Only the final stretch of the data is wanted: reproduce the line containing "otal eligible ITC." and each line after it, exactly.

Stored data entries
*****

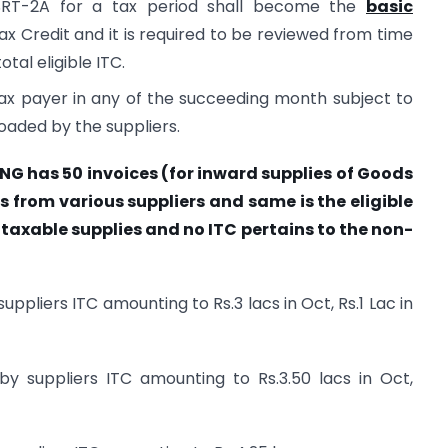
 GSRT-2A for a tax period shall become the
basic
ax Credit and it is required to be reviewed from time
otal eligible ITC.
ax payer in any of the succeeding month subject to
loaded by the suppliers.
 LNG has 50 invoices (for inward supplies of Goods
s from various suppliers and same is the eligible
y taxable supplies and no ITC pertains to the non-
uppliers ITC amounting to Rs.3 lacs in Oct, Rs.1 Lac in
by suppliers ITC amounting to Rs.3.50 lacs in Oct,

*****

## Solution to the exercise
otal eligible ITC.
ax payer in any of the succeeding month subject to
loaded by the suppliers.
 LNG has 50 invoices (for inward supplies of Goods
s from various suppliers and same is the eligible
y taxable supplies and no ITC pertains to the non-
uppliers ITC amounting to Rs.3 lacs in Oct, Rs.1 Lac in
by suppliers ITC amounting to Rs.3.50 lacs in Oct,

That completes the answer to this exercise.